18244622. GENERATING PHYSIO-REALISTIC AVATARS FOR TRAINING NON-CONTACT MODELS TO RECOVER PHYSIOLOGICAL CHARACTERISTICS simplified abstract (Microsoft Technology Licensing, LLC)

From WikiPatents
Jump to navigation Jump to search

GENERATING PHYSIO-REALISTIC AVATARS FOR TRAINING NON-CONTACT MODELS TO RECOVER PHYSIOLOGICAL CHARACTERISTICS

Organization Name

Microsoft Technology Licensing, LLC

Inventor(s)

Daniel J. Mcduff of Cambridge MA (US)

Javier Hernandez Rivera of Cambridge MA (US)

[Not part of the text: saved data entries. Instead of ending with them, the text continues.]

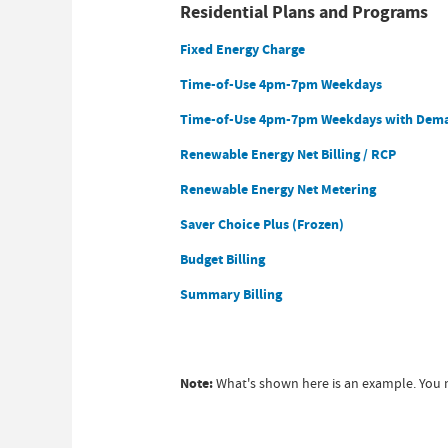
Residential Plans and Programs
Fixed Energy Charge
Time-of-Use 4pm-7pm Weekdays
Time-of-Use 4pm-7pm Weekdays with Dem
Renewable Energy Net Billing / RCP
Renewable Energy Net Metering
Saver Choice Plus (Frozen)
Budget Billing
Summary Billing
Note:
What's shown here is an example. You m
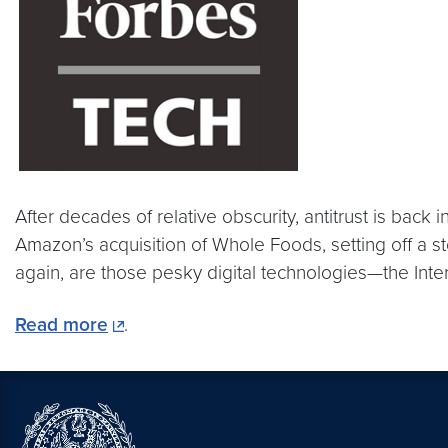
After decades of relative obscurity, antitrust is bac
Amazon’s acquisition of Whole Foods, setting off a s
again, are those pesky digital technologies—the Int
Read more
.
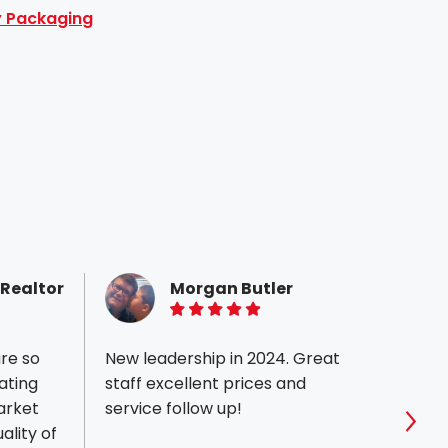
ty Packaging
 Realtor
Morgan Butler
5 of 5 stars
are so
New leadership in 2024. Great
I am 
ating
staff excellent prices and
team 
service follow up!
Job. 
ality of
commi
Sho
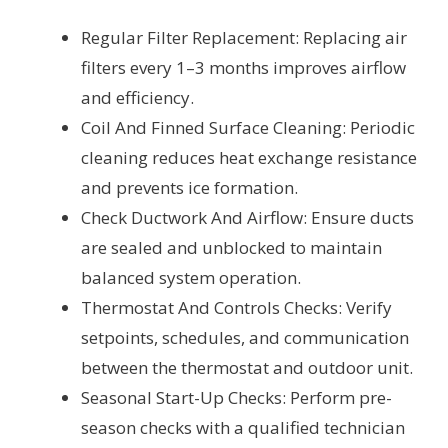
Regular Filter Replacement: Replacing air
filters every 1–3 months improves airflow
and efficiency.
Coil And Finned Surface Cleaning: Periodic
cleaning reduces heat exchange resistance
and prevents ice formation.
Check Ductwork And Airflow: Ensure ducts
are sealed and unblocked to maintain
balanced system operation.
Thermostat And Controls Checks: Verify
setpoints, schedules, and communication
between the thermostat and outdoor unit.
Seasonal Start-Up Checks: Perform pre-
season checks with a qualified technician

Tadas Baltrusaitis of Cambridge (GB)

Erroll William Wood of Cambridge (GB)

GENERATING PHYSIO-REALISTIC AVATARS FOR TRAINING NON-CONTACT MODELS TO RECOVER PHYSIOLOGICAL CHARACTERISTICS - A simplified explanation of the abstract

This abstract first appeared for US patent application 18244622 titled 'GENERATING PHYSIO-REALISTIC AVATARS FOR TRAINING NON-CONTACT MODELS TO RECOVER PHYSIOLOGICAL CHARACTERISTICS

Simplified Explanation

The patent application describes a system and method for generating video sequences with physio-realistic avatars. Here are the key points:

  • The system receives an albedo (surface color) for an avatar.
  • It modifies the sub-surface skin color of the avatar based on physiological data related to a physiologic characteristic.
  • The system then renders an avatar using the modified sub-surface skin color and the albedo.
  • The rendered avatar can be synthesized into a video frame.
  • The video, including the synthesized avatar, can be used to train a machine learning model to detect the physiological characteristic.
  • The machine learning model receives multiple video segments, some of which include synthetic physio-realistic avatars with the physiological characteristic.
  • The model is trained using these video segments.
  • The trained model can be provided to a requesting entity.

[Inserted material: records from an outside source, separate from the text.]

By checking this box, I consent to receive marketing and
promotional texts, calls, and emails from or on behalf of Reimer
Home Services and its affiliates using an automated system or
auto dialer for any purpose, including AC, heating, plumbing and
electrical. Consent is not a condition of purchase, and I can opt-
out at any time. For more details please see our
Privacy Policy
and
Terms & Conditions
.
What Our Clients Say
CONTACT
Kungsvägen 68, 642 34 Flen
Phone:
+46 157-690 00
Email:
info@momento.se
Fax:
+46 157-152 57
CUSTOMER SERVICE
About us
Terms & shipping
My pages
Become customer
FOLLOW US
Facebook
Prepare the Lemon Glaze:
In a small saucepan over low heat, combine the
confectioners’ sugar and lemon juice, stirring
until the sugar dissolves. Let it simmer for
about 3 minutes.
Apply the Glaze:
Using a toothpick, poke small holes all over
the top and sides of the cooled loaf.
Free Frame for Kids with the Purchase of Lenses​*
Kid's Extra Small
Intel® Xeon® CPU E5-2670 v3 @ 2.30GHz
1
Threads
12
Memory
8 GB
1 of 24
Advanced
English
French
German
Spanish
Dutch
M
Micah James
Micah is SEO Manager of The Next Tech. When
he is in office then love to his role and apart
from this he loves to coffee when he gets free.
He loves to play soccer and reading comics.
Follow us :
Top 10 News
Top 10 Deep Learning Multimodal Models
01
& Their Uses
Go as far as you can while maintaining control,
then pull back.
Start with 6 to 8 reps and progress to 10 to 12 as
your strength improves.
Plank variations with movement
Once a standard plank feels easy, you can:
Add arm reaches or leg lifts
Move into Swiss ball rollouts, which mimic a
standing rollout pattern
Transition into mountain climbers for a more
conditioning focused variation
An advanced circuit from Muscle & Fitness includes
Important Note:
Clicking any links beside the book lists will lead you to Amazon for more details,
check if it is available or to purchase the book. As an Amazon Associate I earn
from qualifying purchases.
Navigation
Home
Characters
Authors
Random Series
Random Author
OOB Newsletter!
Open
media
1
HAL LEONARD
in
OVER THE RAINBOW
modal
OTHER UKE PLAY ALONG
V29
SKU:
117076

Potential applications of this technology:

  • Virtual reality and augmented reality applications can benefit from realistic avatars that accurately represent physiological characteristics.
  • Medical training simulations can use physio-realistic avatars to simulate patient conditions and train healthcare professionals.
  • Gaming and entertainment industries can create more immersive experiences with realistic avatars.
  • Facial recognition systems can be improved by training them with video segments containing avatars that mimic physiological characteristics.

Problems solved by this technology:

  • Traditional methods of generating avatars may not accurately represent physiological characteristics, limiting their realism and applicability.
  • Training machine learning models to detect physiological characteristics often requires real-world data, which may be limited or difficult to obtain.
  • This technology solves these problems by generating synthetic physio-realistic avatars and using them to train machine learning models.

Benefits of this technology:

  • The system allows for the creation of video sequences with highly realistic avatars that accurately represent physiological characteristics.
  • By using synthetic avatars, the system can generate a wide range of physiologic characteristics without relying on real-world data.
  • The trained machine learning models can be used for various applications, such as healthcare, entertainment, and security, improving their accuracy and performance.


Original Abstract Submitted

Systems and methods are provided that are directed to generating video sequences including physio-realistic avatars. In examples, an albedo for an avatar is received, a sub-surface skin color associated with the albedo is modified based on physiological data associated with physiologic characteristic, and an avatar based on the albedo and the modified sub-surface skin color is rendered. The rendered avatar may then be synthesized in a frame of video. In some examples, a video including the synthesized avatar may be used to train a machine learning model to detect a physiological characteristic. The machine learning model may receive a plurality of video segments, where one or more of the video segments includes a synthetic physio-realistic avatar generated with the physiological characteristic. The machine learning model may be trained using the plurality of video segments. The trained model may be provided to a requesting entity.